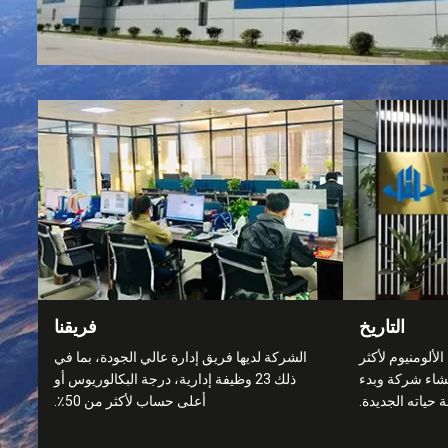
التاريخ
فريقنا
لومنيوم لأكثر
الشركة لديها فريق إدارة عالي الجودة، بما في
لإنشاء شركة وبدء
ذلك 23 وظيفة إدارية، درجة البكالوريوس أو
 حياته الجديدة.
أعلى حساب لأكثر من 50٪.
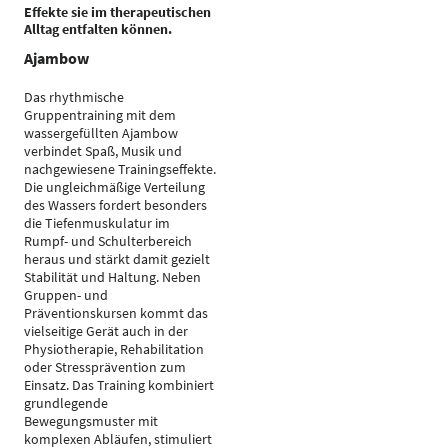
Effekte sie im therapeutischen
Alltag entfalten können.
Ajambow
Das rhythmische
Gruppentraining mit dem
wassergefüllten Ajambow
verbindet Spaß, Musik und
nachgewiesene Trainingseffekte.
Die ungleichmäßige Verteilung
des Wassers fordert besonders
die Tiefenmuskulatur im
Rumpf- und Schulterbereich
heraus und stärkt damit gezielt
Stabilität und Haltung. Neben
Gruppen- und
Präventionskursen kommt das
vielseitige Gerät auch in der
Physiotherapie, Rehabilitation
oder Stressprävention zum
Einsatz. Das Training kombiniert
grundlegende
Bewegungsmuster mit
komplexen Abläufen, stimuliert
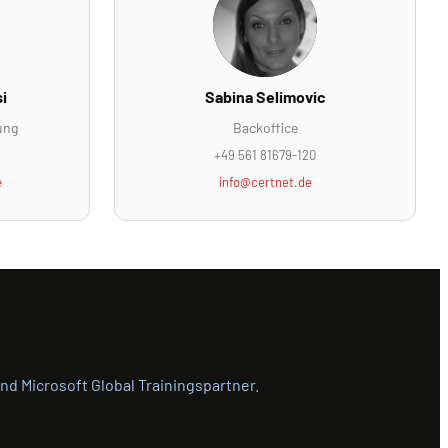
i
Sabina Selimovic
ung
Backoffice
+49 561 81679-120
e
info@certnet.de
nd Microsoft Global Trainingspartner.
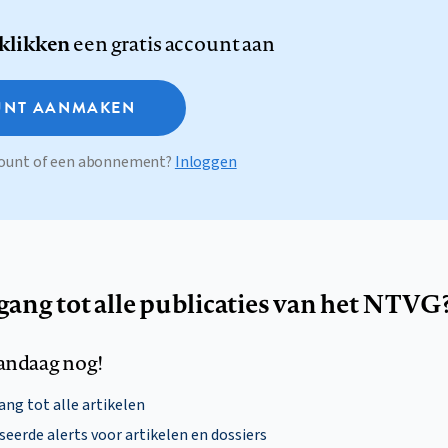
 klikken
een gratis account aan
NT AANMAKEN
ccount of een abonnement?
Inloggen
egang tot alle publicaties van het NTVG
andaag nog!
ng tot alle artikelen
eerde alerts voor artikelen en dossiers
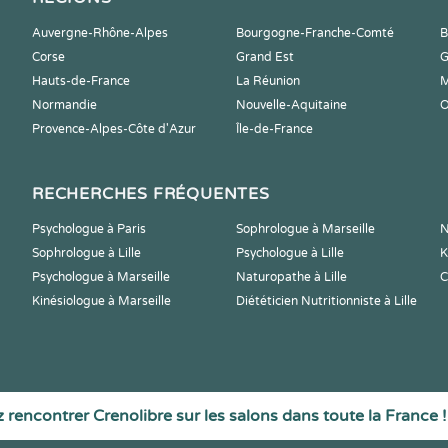
Auvergne-Rhône-Alpes
Bourgogne-Franche-Comté
B
Corse
Grand Est
G
Hauts-de-France
La Réunion
M
Normandie
Nouvelle-Aquitaine
O
Provence-Alpes-Côte d'Azur
Île-de-France
RECHERCHES FRÉQUENTES
Psychologue à Paris
Sophrologue à Marseille
N
Sophrologue à Lille
Psychologue à Lille
K
Psychologue à Marseille
Naturopathe à Lille
C
Kinésiologue à Marseille
Diététicien Nutritionniste à Lille
 rencontrer Crenolibre sur les salons dans toute la France !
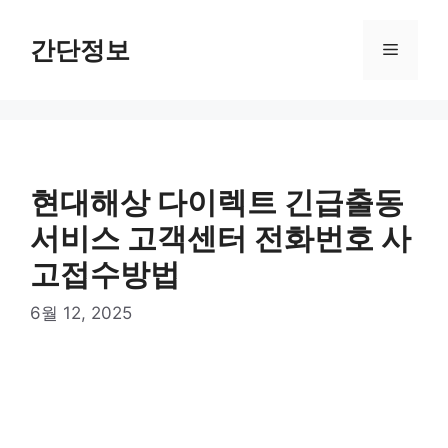
컨
텐
간단정보
메
츠
로
뉴
건
너
뛰
기
현대해상 다이렉트 긴급출동
서비스 고객센터 전화번호 사
고접수방법
6월 12, 2025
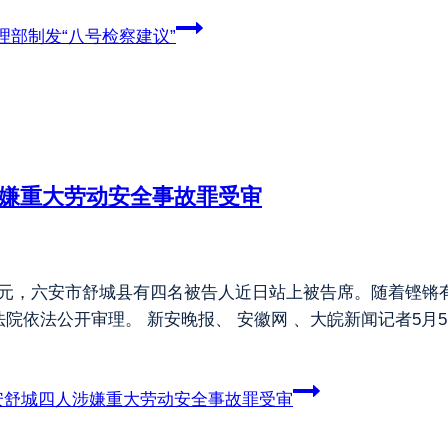
部制发“八号检察建议”
涉嫌重大劳动安全事故罪受审
84万元，六安市舒城县有四名被告人近日站上被告席。随着铿
院依法公开审理。 新安晚报、 安徽网 、大皖新闻记者5月
安舒城四人涉嫌重大劳动安全事故罪受审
——————————
◆ Assignment ◆
What the answer must hold: all the data above, given again exactly, without pictures.

◆ Response for this exercise ◆
التاريخ
فريقنا
لومنيوم لأكثر
الشركة لديها فريق إدارة عالي الجودة، بما في
لإنشاء شركة وبدء
ذلك 23 وظيفة إدارية، درجة البكالوريوس أو
 حياته الجديدة.
أعلى حساب لأكثر من 50٪.
Effekte sie im therapeutischen
Alltag entfalten können.
Ajambow
Das rhythmische
Gruppentraining mit dem
wassergefüllten Ajambow
verbindet Spaß, Musik und
nachgewiesene Trainingseffekte.
Die ungleichmäßige Verteilung
des Wassers fordert besonders
die Tiefenmuskulatur im
Rumpf- und Schulterbereich
heraus und stärkt damit gezielt
Stabilität und Haltung. Neben
Gruppen- und
Präventionskursen kommt das
vielseitige Gerät auch in der
Physiotherapie, Rehabilitation
oder Stressprävention zum
Einsatz. Das Training kombiniert
grundlegende
Bewegungsmuster mit
komplexen Abläufen, stimuliert
i
Sabina Selimovic
ung
Backoffice
+49 561 81679-120
e
info@certnet.de
nd Microsoft Global Trainingspartner.
 klikken
een gratis account aan
NT AANMAKEN
ccount of een abonnement?
Inloggen
egang tot alle publicaties van het NTVG
andaag nog!
ng tot alle artikelen
eerde alerts voor artikelen en dossiers
Auvergne-Rhône-Alpes
Bourgogne-Franche-Comté
B
Corse
Grand Est
G
Hauts-de-France
La Réunion
M
Normandie
Nouvelle-Aquitaine
O
Provence-Alpes-Côte d'Azur
Île-de-France
RECHERCHES FRÉQUENTES
Psychologue à Paris
Sophrologue à Marseille
N
Sophrologue à Lille
Psychologue à Lille
K
Psychologue à Marseille
Naturopathe à Lille
C
Kinésiologue à Marseille
Diététicien Nutritionniste à Lille
 rencontrer Crenolibre sur les salons dans toute la France !
컨
텐
간단정보
메
츠
로
뉴
건
너
뛰
기
현대해상 다이렉트 긴급출동
서비스 고객센터 전화번호 사
고접수방법
6월 12, 2025
部制发“八号检察建议”
涉嫌重大劳动安全事故罪受审
84万元，六安市舒城县有四名被告人近日站上被告席。随着铿
院依法公开审理。 新安晚报、 安徽网 、大皖新闻记者5月
安舒城四人涉嫌重大劳动安全事故罪受审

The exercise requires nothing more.